_Description of the task_: Once you find the line with "О нас (580, 1750)" in the entries below, return exactly every line from it through the line with "Hotline: 0337.000.168 - 0977.294.656".

[[ Data shown open ]]

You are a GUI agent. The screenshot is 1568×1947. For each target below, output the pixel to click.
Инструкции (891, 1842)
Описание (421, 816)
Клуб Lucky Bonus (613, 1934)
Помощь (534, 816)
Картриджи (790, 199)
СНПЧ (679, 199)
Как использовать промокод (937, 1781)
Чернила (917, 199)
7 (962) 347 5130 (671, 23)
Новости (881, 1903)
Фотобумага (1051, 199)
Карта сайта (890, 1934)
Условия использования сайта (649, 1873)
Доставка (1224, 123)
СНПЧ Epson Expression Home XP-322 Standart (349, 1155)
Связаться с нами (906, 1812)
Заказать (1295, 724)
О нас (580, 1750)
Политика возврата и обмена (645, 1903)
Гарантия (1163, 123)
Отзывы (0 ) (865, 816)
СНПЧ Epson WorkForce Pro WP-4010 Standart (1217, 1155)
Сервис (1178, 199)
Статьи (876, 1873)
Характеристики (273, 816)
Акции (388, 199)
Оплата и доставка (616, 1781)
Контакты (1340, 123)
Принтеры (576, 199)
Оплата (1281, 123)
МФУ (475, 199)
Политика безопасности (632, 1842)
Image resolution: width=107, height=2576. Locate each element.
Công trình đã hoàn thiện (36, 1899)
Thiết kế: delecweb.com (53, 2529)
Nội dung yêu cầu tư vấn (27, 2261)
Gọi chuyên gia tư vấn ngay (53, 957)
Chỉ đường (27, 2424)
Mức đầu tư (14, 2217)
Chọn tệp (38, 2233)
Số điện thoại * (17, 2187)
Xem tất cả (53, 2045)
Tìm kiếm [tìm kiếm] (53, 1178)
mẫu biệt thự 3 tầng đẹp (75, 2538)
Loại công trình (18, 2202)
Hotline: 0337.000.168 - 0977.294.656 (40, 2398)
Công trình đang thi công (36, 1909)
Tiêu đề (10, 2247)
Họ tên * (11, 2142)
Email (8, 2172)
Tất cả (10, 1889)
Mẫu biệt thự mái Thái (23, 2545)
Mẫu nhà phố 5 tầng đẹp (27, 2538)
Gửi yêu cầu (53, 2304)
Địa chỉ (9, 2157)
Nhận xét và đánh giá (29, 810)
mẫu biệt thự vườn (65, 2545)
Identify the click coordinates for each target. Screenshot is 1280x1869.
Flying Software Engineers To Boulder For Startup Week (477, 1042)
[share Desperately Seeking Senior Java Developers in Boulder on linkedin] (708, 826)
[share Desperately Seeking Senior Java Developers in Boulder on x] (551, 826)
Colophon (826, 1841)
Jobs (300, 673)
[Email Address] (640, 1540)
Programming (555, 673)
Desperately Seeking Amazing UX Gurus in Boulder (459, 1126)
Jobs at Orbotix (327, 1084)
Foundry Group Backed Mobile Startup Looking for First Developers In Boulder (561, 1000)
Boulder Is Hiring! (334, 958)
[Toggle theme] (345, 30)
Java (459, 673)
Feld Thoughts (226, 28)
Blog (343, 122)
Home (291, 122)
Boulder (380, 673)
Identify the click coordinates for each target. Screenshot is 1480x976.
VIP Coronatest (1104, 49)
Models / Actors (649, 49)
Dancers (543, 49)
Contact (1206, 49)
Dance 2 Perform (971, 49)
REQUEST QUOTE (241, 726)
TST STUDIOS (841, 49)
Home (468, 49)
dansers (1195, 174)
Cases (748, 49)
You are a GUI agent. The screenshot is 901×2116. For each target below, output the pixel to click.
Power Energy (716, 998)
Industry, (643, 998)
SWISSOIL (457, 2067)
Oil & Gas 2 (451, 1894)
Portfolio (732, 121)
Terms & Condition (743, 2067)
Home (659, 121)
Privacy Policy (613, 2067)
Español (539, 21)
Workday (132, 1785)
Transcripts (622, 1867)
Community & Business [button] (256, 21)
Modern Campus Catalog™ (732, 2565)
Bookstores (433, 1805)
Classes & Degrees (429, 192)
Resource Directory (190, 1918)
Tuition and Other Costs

[[ Data shown closed ]]

_Solution for this task_:
О нас (580, 1750)
Политика возврата и обмена (645, 1903)
Гарантия (1163, 123)
Отзывы (0 ) (865, 816)
СНПЧ Epson WorkForce Pro WP-4010 Standart (1217, 1155)
Сервис (1178, 199)
Статьи (876, 1873)
Характеристики (273, 816)
Акции (388, 199)
Оплата и доставка (616, 1781)
Контакты (1340, 123)
Принтеры (576, 199)
Оплата (1281, 123)
МФУ (475, 199)
Политика безопасности (632, 1842)
Image resolution: width=107, height=2576. Locate each element.
Công trình đã hoàn thiện (36, 1899)
Thiết kế: delecweb.com (53, 2529)
Nội dung yêu cầu tư vấn (27, 2261)
Gọi chuyên gia tư vấn ngay (53, 957)
Chỉ đường (27, 2424)
Mức đầu tư (14, 2217)
Chọn tệp (38, 2233)
Số điện thoại * (17, 2187)
Xem tất cả (53, 2045)
Tìm kiếm [tìm kiếm] (53, 1178)
mẫu biệt thự 3 tầng đẹp (75, 2538)
Loại công trình (18, 2202)
Hotline: 0337.000.168 - 0977.294.656 (40, 2398)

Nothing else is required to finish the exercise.